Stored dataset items
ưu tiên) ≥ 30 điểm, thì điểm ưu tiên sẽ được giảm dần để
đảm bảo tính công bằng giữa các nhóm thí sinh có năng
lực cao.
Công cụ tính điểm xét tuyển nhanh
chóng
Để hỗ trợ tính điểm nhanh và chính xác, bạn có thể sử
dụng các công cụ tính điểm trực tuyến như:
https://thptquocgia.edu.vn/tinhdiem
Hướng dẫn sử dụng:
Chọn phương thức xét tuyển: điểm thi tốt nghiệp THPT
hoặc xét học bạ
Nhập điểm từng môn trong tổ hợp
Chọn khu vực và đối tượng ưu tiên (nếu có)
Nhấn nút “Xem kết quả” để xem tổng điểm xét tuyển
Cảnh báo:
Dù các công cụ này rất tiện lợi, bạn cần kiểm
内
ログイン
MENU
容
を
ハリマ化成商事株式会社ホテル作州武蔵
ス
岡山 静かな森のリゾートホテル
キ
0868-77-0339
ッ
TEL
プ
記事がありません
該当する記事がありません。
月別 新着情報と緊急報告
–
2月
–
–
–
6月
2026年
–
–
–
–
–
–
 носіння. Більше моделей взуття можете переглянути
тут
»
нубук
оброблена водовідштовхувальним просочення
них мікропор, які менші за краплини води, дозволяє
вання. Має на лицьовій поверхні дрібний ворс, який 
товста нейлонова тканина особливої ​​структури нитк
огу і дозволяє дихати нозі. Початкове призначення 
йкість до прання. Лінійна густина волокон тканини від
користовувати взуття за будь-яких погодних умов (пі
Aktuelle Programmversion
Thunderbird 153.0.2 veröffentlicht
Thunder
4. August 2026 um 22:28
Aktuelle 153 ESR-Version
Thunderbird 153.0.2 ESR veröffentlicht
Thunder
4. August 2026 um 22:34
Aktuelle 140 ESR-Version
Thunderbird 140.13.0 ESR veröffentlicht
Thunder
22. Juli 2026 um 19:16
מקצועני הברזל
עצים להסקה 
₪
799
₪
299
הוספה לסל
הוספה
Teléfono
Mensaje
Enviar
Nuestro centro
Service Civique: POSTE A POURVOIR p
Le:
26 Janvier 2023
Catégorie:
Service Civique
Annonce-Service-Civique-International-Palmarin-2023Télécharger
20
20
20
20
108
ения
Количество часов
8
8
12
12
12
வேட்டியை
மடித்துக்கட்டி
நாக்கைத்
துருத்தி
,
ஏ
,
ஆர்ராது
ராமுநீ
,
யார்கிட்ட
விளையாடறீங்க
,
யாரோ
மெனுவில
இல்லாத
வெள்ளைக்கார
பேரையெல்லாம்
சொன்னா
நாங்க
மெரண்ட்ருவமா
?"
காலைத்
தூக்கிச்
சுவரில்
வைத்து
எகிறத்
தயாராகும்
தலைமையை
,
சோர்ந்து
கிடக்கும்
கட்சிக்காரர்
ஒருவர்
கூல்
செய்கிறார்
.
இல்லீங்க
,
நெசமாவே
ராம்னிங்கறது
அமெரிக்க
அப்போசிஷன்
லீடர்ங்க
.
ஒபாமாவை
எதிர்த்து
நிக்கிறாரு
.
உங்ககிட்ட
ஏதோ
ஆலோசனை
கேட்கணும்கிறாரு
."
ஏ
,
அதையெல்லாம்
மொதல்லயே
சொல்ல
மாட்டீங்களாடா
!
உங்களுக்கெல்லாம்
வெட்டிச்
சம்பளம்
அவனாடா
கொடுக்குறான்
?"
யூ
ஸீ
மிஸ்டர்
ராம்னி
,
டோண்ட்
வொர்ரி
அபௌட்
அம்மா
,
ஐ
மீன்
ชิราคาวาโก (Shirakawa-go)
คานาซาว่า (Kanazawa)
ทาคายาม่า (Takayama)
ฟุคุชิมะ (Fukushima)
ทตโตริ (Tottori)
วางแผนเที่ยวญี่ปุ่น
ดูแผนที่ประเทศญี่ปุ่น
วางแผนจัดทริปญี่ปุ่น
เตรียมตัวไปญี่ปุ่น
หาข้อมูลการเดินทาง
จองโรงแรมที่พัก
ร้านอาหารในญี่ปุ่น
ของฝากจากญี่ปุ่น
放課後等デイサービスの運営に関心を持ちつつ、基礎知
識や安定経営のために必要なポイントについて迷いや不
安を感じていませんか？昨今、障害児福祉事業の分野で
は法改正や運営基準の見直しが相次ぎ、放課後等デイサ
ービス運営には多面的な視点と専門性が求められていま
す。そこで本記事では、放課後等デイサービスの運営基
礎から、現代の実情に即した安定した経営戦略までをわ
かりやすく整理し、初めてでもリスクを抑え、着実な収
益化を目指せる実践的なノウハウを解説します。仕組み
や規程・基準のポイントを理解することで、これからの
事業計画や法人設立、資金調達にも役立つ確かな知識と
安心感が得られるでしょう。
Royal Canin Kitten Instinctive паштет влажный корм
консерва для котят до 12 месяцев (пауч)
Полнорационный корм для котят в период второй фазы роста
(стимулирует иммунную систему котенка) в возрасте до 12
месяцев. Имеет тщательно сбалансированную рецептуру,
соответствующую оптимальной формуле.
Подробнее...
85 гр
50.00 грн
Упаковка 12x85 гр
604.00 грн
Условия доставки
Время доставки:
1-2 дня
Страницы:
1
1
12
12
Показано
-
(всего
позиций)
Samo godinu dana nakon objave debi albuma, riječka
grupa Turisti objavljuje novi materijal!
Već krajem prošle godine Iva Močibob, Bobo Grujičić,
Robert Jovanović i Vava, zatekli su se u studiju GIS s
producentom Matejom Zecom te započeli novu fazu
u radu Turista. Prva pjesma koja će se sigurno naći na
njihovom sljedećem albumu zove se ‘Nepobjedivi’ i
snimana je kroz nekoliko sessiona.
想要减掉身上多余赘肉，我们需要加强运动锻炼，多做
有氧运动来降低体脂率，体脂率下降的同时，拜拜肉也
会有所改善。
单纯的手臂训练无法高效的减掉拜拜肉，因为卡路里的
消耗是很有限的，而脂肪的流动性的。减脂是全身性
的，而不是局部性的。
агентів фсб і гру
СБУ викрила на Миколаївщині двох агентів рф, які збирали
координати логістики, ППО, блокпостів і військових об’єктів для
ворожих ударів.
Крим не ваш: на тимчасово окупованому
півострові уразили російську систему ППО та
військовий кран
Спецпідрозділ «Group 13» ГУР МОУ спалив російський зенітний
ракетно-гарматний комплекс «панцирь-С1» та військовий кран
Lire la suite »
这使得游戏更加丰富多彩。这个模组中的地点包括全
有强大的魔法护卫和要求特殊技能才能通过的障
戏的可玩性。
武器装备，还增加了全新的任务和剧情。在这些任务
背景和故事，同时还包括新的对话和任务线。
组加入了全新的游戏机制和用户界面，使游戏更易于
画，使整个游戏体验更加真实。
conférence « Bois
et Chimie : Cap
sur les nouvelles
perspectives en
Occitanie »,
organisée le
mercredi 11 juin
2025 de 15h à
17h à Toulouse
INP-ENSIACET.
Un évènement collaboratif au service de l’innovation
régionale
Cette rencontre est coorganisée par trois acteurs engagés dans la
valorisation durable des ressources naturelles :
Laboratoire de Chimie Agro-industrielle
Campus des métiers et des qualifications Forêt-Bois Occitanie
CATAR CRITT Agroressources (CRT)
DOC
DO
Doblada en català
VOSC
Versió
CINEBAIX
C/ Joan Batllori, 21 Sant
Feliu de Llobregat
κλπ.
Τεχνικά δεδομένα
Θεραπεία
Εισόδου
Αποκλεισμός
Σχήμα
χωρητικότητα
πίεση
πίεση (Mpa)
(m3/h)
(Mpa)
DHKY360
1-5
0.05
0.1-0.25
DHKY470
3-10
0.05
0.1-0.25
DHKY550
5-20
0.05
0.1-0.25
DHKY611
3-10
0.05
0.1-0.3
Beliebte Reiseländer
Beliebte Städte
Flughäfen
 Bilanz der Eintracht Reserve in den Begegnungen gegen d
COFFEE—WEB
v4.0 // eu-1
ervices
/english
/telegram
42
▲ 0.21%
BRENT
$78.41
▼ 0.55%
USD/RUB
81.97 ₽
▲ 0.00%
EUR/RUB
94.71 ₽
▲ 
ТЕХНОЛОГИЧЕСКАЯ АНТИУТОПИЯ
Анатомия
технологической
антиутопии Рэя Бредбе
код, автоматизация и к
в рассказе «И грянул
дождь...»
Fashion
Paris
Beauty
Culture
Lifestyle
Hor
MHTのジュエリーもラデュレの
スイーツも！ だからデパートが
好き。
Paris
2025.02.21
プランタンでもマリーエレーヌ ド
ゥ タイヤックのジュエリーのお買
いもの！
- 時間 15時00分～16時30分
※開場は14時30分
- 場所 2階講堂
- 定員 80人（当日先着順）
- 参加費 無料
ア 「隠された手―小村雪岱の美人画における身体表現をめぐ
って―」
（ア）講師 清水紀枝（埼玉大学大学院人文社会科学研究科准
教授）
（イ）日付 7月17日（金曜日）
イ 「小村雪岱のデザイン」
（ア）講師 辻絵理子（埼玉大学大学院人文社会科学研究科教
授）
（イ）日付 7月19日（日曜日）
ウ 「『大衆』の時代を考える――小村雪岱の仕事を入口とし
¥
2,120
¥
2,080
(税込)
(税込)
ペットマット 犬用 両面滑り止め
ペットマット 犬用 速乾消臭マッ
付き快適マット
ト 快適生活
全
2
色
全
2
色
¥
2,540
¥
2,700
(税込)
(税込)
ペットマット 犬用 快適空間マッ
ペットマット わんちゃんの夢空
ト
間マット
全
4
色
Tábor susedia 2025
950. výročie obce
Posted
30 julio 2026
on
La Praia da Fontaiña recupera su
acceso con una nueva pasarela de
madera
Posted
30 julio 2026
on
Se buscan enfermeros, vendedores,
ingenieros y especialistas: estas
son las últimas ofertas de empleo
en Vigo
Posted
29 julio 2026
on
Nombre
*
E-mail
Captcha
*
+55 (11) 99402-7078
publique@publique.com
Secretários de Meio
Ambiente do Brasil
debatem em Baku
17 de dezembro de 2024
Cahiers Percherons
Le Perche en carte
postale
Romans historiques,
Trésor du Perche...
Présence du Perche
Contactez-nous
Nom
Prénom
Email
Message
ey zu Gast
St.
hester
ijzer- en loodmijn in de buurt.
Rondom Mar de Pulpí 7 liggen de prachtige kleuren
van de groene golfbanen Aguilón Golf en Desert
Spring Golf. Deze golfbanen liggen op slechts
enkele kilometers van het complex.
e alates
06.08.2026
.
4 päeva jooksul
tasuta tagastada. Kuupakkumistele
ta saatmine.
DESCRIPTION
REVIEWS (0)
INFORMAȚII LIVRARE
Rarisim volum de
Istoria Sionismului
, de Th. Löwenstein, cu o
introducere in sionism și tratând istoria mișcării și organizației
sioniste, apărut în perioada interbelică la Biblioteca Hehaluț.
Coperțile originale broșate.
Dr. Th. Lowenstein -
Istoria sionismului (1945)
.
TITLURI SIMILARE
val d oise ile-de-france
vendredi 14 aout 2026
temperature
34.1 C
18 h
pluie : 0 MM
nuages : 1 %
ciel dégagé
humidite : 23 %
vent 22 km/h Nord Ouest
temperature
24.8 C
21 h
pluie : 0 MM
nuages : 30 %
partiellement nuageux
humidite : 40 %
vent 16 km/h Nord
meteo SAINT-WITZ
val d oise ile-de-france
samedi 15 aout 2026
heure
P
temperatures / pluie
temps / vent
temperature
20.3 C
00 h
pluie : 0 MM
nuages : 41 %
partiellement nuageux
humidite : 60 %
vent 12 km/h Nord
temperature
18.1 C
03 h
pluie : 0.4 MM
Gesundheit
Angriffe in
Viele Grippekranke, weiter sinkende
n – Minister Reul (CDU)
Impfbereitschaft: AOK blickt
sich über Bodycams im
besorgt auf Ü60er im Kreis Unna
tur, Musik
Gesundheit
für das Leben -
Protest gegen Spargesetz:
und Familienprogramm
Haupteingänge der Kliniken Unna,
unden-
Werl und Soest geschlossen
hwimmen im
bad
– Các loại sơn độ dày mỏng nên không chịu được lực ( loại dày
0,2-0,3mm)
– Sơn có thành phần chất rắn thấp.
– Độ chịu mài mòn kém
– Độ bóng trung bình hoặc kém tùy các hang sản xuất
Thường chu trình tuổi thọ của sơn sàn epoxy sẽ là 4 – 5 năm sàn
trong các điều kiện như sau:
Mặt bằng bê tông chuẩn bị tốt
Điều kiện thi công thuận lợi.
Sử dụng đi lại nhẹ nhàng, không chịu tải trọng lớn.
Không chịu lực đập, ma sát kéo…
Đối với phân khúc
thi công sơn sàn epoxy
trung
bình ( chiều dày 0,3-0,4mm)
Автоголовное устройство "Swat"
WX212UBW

§ What you will do
Each line in the data that holds the string "gegen" must be returned.

§ Output for this task
 Bilanz der Eintracht Reserve in den Begegnungen gegen d
Protest gegen Spargesetz:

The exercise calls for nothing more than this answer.